Input data Block Start

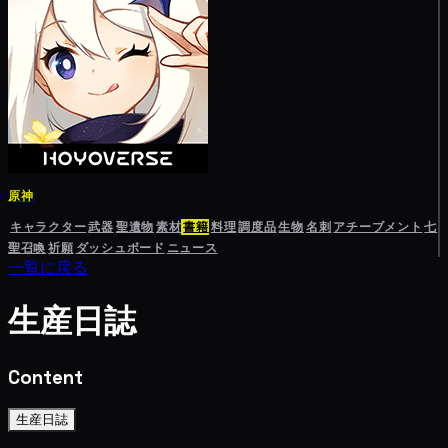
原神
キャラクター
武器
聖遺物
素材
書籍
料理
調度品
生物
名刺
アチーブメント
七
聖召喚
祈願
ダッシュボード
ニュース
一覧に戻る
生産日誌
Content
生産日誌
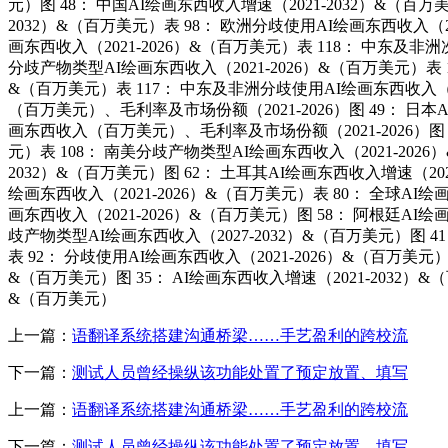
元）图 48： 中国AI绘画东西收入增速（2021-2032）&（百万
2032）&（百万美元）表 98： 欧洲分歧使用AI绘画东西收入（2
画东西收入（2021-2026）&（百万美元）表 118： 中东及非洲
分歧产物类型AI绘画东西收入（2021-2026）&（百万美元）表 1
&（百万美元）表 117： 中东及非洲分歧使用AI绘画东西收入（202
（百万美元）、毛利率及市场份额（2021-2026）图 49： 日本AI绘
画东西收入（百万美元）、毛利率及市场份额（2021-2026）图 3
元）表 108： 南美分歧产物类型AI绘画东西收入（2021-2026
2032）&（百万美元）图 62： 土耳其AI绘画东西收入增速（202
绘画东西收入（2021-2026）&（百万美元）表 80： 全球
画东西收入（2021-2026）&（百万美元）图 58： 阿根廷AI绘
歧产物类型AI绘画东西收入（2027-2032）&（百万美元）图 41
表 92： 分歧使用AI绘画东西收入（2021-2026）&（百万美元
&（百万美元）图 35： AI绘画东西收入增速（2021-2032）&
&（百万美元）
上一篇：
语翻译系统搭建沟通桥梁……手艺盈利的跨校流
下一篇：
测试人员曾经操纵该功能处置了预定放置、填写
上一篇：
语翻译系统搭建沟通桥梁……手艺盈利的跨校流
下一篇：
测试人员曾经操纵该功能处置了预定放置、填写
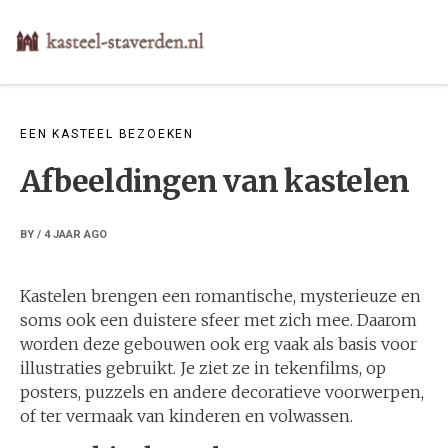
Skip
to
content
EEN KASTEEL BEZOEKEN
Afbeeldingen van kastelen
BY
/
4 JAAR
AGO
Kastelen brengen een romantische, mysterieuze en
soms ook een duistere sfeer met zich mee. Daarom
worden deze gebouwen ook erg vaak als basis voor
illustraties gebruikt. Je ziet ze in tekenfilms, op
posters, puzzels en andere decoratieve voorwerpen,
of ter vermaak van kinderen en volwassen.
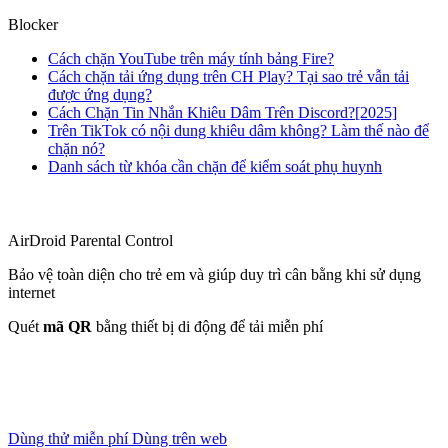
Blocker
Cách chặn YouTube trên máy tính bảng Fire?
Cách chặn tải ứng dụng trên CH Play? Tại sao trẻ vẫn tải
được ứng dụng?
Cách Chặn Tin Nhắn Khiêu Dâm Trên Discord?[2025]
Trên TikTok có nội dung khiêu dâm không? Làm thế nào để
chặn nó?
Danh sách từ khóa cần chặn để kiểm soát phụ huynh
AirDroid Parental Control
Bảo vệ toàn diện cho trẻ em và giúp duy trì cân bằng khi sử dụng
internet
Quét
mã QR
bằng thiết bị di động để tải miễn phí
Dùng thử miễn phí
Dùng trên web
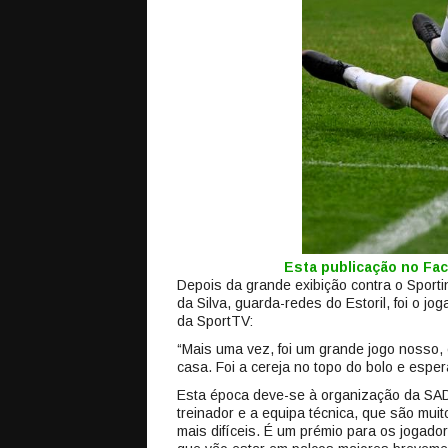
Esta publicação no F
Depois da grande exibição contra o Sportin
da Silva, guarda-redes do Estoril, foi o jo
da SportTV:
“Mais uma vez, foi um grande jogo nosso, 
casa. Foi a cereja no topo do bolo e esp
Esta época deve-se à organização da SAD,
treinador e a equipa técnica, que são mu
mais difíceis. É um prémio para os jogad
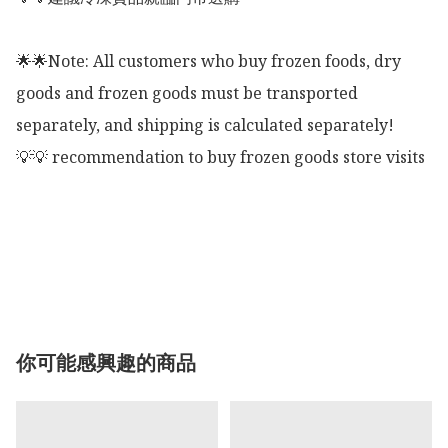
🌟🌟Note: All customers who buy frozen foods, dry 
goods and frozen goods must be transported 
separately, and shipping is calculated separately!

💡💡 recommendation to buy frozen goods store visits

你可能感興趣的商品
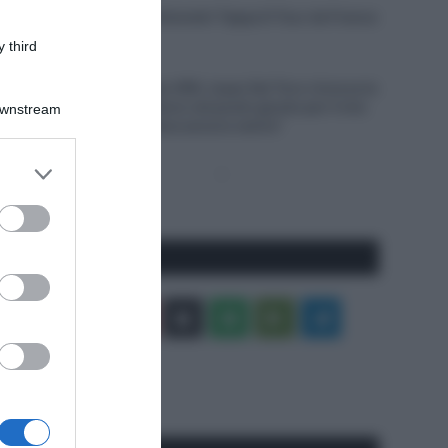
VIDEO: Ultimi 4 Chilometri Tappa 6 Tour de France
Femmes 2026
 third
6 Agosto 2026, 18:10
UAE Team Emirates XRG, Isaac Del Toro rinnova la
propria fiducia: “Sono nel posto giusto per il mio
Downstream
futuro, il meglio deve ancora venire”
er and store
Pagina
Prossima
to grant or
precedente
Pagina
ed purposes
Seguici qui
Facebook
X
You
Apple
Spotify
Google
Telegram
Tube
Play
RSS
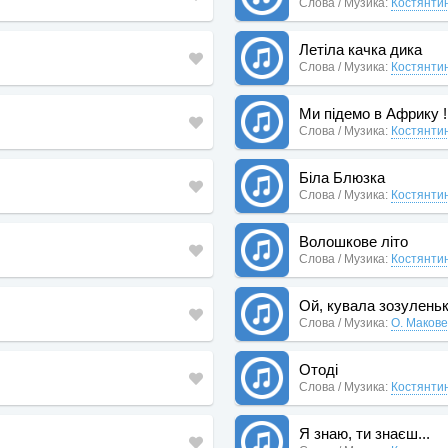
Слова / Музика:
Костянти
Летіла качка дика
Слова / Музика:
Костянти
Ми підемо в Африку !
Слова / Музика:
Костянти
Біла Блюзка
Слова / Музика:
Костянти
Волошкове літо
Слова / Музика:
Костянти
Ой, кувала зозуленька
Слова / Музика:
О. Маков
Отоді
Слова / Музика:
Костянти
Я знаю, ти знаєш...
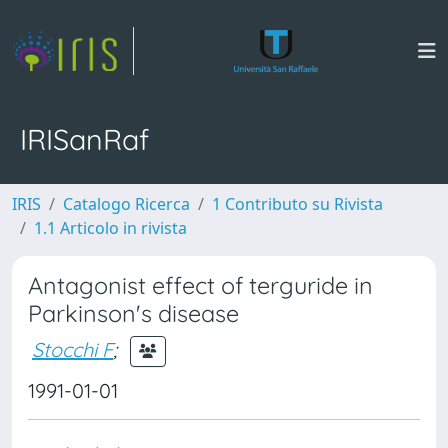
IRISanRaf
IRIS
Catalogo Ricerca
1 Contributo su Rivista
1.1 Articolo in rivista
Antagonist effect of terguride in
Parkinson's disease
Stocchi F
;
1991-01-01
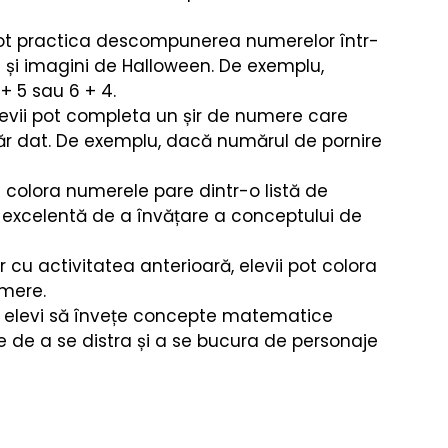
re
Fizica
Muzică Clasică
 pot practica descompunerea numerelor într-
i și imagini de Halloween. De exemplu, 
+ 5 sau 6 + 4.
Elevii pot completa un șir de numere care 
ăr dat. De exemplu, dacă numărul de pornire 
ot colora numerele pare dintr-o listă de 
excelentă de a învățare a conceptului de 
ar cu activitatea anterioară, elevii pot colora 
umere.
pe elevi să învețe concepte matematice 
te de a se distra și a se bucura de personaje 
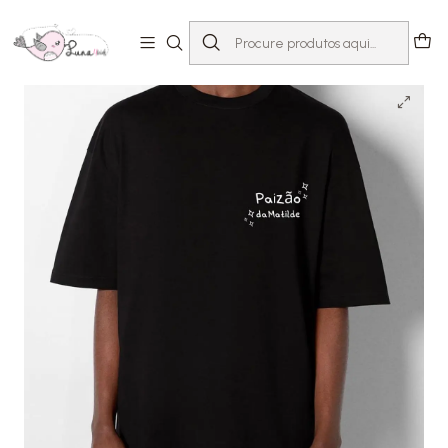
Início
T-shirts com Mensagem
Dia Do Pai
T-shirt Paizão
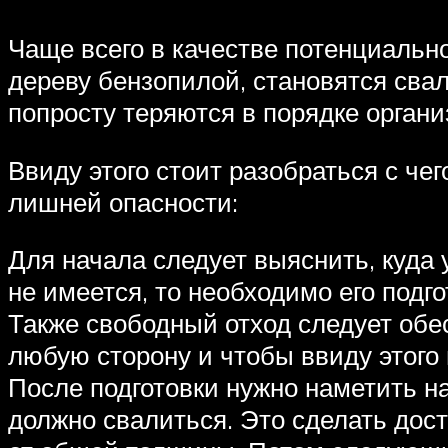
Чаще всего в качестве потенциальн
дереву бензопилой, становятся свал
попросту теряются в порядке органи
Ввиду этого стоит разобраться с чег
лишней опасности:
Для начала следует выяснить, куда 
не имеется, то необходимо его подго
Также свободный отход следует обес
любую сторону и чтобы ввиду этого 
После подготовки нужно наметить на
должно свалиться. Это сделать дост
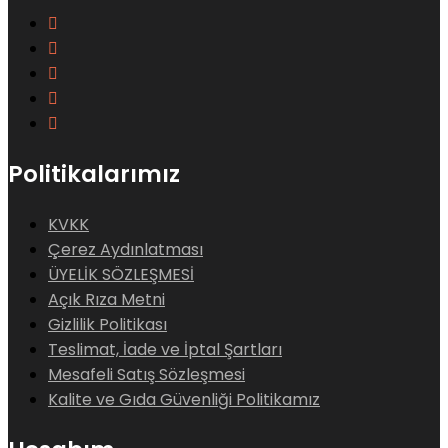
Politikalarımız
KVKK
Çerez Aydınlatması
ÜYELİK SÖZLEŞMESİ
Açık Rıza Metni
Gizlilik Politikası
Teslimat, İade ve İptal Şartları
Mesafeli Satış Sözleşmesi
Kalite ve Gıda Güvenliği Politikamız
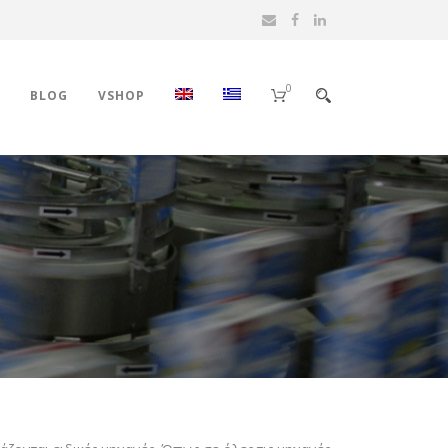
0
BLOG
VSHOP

Input data Block End

Work item — Your answer must be the records exactly as they stand, with no pictures in it.

Result for this exercise —
原神
キャラクター
武器
聖遺物
素材
書籍
料理
調度品
生物
名刺
アチーブメント
七
聖召喚
祈願
ダッシュボード
ニュース
一覧に戻る
生産日誌
Content
生産日誌
元）图 48： 中国AI绘画东西收入增速（2021-2032）&（百万
2032）&（百万美元）表 98： 欧洲分歧使用AI绘画东西收入（2
画东西收入（2021-2026）&（百万美元）表 118： 中东及非洲
分歧产物类型AI绘画东西收入（2021-2026）&（百万美元）表 1
&（百万美元）表 117： 中东及非洲分歧使用AI绘画东西收入（202
（百万美元）、毛利率及市场份额（2021-2026）图 49： 日本AI绘
画东西收入（百万美元）、毛利率及市场份额（2021-2026）图 3
元）表 108： 南美分歧产物类型AI绘画东西收入（2021-2026
2032）&（百万美元）图 62： 土耳其AI绘画东西收入增速（202
绘画东西收入（2021-2026）&（百万美元）表 80： 全球
画东西收入（2021-2026）&（百万美元）图 58： 阿根廷AI绘
歧产物类型AI绘画东西收入（2027-2032）&（百万美元）图 41
表 92： 分歧使用AI绘画东西收入（2021-2026）&（百万美元
&（百万美元）图 35： AI绘画东西收入增速（2021-2032）&
&（百万美元）
上一篇：
语翻译系统搭建沟通桥梁……手艺盈利的跨校流
下一篇：
测试人员曾经操纵该功能处置了预定放置、填写
上一篇：
语翻译系统搭建沟通桥梁……手艺盈利的跨校流
下一篇：
测试人员曾经操纵该功能处置了预定放置、填写
Skip
to
content
EEN KASTEEL BEZOEKEN
Afbeeldingen van kastelen
BY
/
4 JAAR
AGO
Kastelen brengen een romantische, mysterieuze en
soms ook een duistere sfeer met zich mee. Daarom
worden deze gebouwen ook erg vaak als basis voor
illustraties gebruikt. Je ziet ze in tekenfilms, op
posters, puzzels en andere decoratieve voorwerpen,
of ter vermaak van kinderen en volwassen.
Blocker
Cách chặn YouTube trên máy tính bảng Fire?
Cách chặn tải ứng dụng trên CH Play? Tại sao trẻ vẫn tải
được ứng dụng?
Cách Chặn Tin Nhắn Khiêu Dâm Trên Discord?[2025]
Trên TikTok có nội dung khiêu dâm không? Làm thế nào để
chặn nó?
Danh sách từ khóa cần chặn để kiểm soát phụ huynh
AirDroid Parental Control
Bảo vệ toàn diện cho trẻ em và giúp duy trì cân bằng khi sử dụng
internet
Quét
mã QR
bằng thiết bị di động để tải miễn phí
Dùng thử miễn phí
Dùng trên web
Esta publicação no F
Depois da grande exibição contra o Sportin
da Silva, guarda-redes do Estoril, foi o jo
da SportTV:
“Mais uma vez, foi um grande jogo nosso, 
casa. Foi a cereja no topo do bolo e esp
Esta época deve-se à organização da SAD,
treinador e a equipa técnica, que são mu
mais difíceis. É um prémio para os jogad
🌟🌟Note: All customers who buy frozen foods, dry 
goods and frozen goods must be transported 
separately, and shipping is calculated separately!

💡💡 recommendation to buy frozen goods store visits

你可能感興趣的商品
VIDEO: Ultimi 4 Chilometri Tappa 6 Tour de France
Femmes 2026
 third
6 Agosto 2026, 18:10
UAE Team Emirates XRG, Isaac Del Toro rinnova la
propria fiducia: “Sono nel posto giusto per il mio
Downstream
futuro, il meglio deve ancora venire”
er and store
Pagina
Prossima
to grant or
precedente
Pagina
ed purposes
Seguici qui
Facebook
X
You
Apple
Spotify
Google
Telegram
Tube
Play
RSS
Слова / Музика:
Костянти
Летіла качка дика
Слова / Музика:
Костянти
Ми підемо в Африку !
Слова / Музика:
Костянти
Біла Блюзка
Слова / Музика:
Костянти
Волошкове літо
Слова / Музика:
Костянти
Ой, кувала зозуленька
Слова / Музика:
О. Маков
Отоді
Слова / Музика:
Костянти
Я знаю, ти знаєш...
IRISanRaf
IRIS
Catalogo Ricerca
1 Contributo su Rivista
1.1 Articolo in rivista
Antagonist effect of terguride in
Parkinson's disease
Stocchi F
;
1991-01-01
re
Fizica
Muzică Clasică
 pot practica descompunerea numerelor într-
i și imagini de Halloween. De exemplu, 
+ 5 sau 6 + 4.
Elevii pot completa un șir de numere care 
ăr dat. De exemplu, dacă numărul de pornire 
ot colora numerele pare dintr-o listă de 
excelentă de a învățare a conceptului de 
ar cu activitatea anterioară, elevii pot colora 
umere.
pe elevi să învețe concepte matematice 
te de a se distra și a se bucura de personaje 
Início
T-shirts com Mensagem
Dia Do Pai
T-shirt Paizão
Чаще всего в качестве потенциальн
дереву бензопилой, становятся свал
попросту теряются в порядке органи
Ввиду этого стоит разобраться с чег
лишней опасности:
Для начала следует выяснить, куда 
не имеется, то необходимо его подго
Также свободный отход следует обес
любую сторону и чтобы ввиду этого 
После подготовки нужно наметить на
должно свалиться. Это сделать дост
Politikalarımız
KVKK
Çerez Aydınlatması
ÜYELİK SÖZLEŞMESİ
Açık Rıza Metni
Gizlilik Politikası
Teslimat, İade ve İptal Şartları
Mesafeli Satış Sözleşmesi
Kalite ve Gıda Güvenliği Politikamız
0
BLOG
VSHOP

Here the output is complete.